We will visualize a variety of datasets from the [vega-datasets](https://github.com/vega/vega-datasets) collection:

- A dataset of `cars` from the 1970s and early 1980s,
- A dataset of `movies`, previously used in the [Data Transformation](https://github.com/uwdata/visualization-curriculum/blob/master/altair_data_transformation.ipynb) notebook,
- A dataset of technology company `stocks`, and

In [142]:
import altair as alt
import pandas as pd
cars = 'https://cdn.jsdelivr.net/npm/vega-datasets@1/data/cars.json'
movies = 'https://cdn.jsdelivr.net/npm/vega-datasets@1/data/movies.json'
stocks = 'https://cdn.jsdelivr.net/npm/vega-datasets@1/data/stocks.csv'
stateinfo = 'https://cdn.jsdelivr.net/npm/vega-datasets@v1.29.0/data/population_engineers_hurricanes.csv'
usshapes = 'https://cdn.jsdelivr.net/npm/vega-datasets@v1.29.0/data/us-10m.json'
states = alt.topo_feature(usshapes, 'states')
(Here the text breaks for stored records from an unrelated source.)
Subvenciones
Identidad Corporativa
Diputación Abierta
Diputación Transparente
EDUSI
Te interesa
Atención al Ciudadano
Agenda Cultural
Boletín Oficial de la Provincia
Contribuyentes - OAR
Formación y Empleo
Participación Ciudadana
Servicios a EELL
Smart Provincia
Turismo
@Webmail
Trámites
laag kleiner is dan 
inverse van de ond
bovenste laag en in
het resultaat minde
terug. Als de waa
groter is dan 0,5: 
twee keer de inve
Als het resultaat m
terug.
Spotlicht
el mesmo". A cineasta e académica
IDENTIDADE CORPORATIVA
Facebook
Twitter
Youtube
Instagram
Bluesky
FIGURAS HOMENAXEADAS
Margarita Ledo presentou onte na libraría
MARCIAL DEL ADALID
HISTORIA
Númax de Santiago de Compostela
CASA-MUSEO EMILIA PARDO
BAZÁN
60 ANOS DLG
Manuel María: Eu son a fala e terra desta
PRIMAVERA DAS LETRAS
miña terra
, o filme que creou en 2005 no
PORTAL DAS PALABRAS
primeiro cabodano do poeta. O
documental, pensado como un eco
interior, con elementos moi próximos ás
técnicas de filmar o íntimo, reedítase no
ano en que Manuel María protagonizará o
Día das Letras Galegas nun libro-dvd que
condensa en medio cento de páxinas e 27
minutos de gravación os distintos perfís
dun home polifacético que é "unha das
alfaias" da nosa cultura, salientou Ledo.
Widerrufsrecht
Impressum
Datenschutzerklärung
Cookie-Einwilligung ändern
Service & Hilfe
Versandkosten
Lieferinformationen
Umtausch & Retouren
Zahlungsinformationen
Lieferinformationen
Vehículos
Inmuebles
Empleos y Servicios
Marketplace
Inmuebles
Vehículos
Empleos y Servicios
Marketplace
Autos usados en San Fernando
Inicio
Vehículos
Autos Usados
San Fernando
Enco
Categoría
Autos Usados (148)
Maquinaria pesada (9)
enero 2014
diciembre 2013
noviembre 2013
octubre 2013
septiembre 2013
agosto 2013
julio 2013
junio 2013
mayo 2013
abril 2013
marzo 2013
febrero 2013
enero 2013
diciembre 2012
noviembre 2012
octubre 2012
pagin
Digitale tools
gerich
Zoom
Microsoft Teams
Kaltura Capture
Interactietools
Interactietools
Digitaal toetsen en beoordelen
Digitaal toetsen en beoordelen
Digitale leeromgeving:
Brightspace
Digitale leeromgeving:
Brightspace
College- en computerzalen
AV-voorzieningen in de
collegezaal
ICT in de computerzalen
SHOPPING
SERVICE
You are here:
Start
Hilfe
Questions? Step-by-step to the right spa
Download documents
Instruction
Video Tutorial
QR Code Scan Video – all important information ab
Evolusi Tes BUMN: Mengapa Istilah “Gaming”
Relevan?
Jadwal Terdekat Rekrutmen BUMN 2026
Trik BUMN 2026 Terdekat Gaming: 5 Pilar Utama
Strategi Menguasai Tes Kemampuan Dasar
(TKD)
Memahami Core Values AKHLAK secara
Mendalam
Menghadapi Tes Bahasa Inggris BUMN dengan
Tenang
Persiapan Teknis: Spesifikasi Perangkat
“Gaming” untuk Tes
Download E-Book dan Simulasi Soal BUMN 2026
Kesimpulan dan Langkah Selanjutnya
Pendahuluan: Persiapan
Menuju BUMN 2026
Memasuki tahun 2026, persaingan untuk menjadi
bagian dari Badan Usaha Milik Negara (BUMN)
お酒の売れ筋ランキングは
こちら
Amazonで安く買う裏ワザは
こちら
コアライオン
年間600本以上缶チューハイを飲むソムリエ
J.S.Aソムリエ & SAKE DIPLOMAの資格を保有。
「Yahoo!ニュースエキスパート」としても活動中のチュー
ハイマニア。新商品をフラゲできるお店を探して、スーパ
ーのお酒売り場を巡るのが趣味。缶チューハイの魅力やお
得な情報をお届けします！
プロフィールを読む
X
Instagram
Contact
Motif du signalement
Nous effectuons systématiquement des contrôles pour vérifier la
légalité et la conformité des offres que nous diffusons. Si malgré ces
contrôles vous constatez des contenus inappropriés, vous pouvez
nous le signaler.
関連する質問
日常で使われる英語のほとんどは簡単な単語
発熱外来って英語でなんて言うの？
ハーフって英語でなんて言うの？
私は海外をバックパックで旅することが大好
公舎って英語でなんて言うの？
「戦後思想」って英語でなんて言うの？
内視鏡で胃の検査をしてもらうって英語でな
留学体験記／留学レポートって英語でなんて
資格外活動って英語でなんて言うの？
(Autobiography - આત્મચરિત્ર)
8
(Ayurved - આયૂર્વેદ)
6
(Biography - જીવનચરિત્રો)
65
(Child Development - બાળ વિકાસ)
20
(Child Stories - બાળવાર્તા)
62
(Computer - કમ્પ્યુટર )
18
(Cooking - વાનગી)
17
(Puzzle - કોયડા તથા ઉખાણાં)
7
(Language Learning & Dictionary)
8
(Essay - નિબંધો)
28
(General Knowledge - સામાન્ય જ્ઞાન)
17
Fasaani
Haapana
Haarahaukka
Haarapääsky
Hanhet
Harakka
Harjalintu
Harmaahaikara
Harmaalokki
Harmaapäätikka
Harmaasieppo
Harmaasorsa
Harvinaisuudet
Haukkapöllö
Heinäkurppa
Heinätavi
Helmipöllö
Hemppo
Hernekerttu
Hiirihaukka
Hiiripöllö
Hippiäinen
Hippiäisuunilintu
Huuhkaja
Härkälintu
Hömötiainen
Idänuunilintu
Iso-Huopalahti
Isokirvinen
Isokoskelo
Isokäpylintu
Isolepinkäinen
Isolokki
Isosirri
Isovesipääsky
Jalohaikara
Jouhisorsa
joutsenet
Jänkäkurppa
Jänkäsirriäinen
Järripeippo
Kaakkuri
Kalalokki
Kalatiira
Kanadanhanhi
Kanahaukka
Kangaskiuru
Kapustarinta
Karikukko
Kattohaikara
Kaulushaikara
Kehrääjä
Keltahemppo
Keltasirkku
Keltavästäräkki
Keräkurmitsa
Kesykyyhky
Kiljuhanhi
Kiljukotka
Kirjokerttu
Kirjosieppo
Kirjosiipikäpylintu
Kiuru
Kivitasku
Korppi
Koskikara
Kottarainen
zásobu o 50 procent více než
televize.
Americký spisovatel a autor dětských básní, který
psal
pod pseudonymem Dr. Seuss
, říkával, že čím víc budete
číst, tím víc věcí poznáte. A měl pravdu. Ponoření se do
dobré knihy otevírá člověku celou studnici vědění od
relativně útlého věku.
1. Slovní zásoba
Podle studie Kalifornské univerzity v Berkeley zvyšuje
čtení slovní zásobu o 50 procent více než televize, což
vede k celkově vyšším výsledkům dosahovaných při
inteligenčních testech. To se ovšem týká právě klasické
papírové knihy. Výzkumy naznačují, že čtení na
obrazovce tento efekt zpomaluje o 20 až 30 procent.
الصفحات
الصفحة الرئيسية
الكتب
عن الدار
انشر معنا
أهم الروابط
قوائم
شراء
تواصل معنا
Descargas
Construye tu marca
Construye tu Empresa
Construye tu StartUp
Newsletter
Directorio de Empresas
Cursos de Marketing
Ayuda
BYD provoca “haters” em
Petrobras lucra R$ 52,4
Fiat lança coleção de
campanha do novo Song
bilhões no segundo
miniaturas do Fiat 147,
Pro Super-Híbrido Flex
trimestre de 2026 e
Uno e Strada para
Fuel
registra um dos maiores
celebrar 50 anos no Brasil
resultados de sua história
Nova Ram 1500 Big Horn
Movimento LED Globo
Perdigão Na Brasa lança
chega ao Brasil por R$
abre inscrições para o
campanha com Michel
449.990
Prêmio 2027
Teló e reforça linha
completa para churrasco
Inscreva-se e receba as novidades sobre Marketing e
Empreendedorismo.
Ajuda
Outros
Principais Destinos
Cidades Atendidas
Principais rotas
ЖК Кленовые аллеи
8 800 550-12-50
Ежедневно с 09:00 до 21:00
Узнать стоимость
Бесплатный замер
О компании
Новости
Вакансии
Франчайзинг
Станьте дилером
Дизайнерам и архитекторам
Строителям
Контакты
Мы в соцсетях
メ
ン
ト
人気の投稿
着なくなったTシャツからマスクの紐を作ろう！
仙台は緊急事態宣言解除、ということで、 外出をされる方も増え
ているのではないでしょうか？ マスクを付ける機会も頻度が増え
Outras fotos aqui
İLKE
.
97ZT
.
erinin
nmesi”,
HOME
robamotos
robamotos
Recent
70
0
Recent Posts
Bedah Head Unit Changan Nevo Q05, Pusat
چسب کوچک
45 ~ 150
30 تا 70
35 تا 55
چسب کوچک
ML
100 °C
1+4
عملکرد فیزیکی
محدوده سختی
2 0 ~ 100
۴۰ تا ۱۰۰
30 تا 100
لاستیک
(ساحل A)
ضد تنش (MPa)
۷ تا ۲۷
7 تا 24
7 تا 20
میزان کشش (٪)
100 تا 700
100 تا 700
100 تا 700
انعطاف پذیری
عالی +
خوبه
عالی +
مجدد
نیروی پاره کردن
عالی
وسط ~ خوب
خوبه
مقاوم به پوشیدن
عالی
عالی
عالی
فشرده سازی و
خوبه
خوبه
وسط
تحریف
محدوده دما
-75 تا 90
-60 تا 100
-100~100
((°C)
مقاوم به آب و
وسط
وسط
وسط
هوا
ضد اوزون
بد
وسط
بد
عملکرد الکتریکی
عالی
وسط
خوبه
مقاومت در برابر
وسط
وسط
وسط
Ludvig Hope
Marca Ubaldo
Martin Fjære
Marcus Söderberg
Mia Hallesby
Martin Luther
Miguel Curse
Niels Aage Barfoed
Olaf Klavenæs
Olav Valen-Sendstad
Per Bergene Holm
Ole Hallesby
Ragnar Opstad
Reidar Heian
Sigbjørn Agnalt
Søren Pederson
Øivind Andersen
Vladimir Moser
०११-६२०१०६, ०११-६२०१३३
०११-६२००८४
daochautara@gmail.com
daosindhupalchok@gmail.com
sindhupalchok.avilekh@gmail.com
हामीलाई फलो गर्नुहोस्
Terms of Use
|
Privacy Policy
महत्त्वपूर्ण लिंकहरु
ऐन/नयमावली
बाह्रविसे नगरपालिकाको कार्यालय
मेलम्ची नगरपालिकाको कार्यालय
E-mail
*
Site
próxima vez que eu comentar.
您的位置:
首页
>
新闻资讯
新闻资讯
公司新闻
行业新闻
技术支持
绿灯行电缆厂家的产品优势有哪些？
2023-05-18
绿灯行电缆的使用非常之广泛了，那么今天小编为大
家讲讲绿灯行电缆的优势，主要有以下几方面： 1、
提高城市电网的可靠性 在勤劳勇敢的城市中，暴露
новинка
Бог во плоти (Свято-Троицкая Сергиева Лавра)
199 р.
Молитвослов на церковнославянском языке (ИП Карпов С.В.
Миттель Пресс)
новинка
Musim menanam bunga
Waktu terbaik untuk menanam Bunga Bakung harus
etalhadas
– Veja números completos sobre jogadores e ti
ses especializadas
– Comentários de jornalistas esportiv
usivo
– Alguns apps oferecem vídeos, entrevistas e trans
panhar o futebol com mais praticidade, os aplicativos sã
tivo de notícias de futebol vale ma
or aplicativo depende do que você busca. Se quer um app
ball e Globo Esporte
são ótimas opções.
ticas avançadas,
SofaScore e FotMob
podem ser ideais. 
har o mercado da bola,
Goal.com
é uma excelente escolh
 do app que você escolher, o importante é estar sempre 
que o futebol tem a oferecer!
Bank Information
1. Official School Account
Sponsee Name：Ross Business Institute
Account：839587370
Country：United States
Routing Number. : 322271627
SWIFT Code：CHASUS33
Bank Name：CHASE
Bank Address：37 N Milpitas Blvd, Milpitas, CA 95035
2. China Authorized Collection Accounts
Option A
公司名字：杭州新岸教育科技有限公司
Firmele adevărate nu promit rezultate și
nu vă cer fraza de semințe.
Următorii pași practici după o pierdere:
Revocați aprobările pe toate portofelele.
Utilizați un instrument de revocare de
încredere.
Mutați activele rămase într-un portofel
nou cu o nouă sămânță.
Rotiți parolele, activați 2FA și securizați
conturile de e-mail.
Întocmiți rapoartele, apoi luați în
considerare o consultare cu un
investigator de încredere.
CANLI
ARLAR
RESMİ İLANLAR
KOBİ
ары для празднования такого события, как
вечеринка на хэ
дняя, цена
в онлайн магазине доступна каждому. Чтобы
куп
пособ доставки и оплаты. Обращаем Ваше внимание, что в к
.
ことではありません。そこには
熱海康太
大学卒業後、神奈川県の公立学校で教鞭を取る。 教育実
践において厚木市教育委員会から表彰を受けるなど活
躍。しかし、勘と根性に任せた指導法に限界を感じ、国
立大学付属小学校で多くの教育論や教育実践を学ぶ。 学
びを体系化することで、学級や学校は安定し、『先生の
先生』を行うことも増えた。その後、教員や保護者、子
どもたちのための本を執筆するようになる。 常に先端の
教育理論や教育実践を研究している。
Some resources that might be of use for the worksheet today include:
- Altair/Vega [color scheme options](https://vega.github.io/vega/docs/schemes/)
- [CSS color names list](https://www.w3.org/wiki/CSS/Properties/color/keywords)
- [ColorBrewer](https://colorbrewer2.org/#type=sequential&scheme=BuGn&n=3) color palette explorer
- [Colorblindly](https://chrome.google.com/webstore/detail/colorblindly/floniaahmccleoclneebhhmnjgdfijgg) Google Chrome extension
- [Colorvision](https://addons.mozilla.org/en-US/firefox/addon/colorvision/) Firefox extension

## Instructions

There are 9 plots given below, each with some color, scale, axes, etc. misused in some fashion. For each plot,
1. Describe the flaw(s). Be thorough with your answers, as there are multiple issues in some plots. Be sure to justify your claim in terms of what we have learned about perception, expressiveness, effectiveness, etc. 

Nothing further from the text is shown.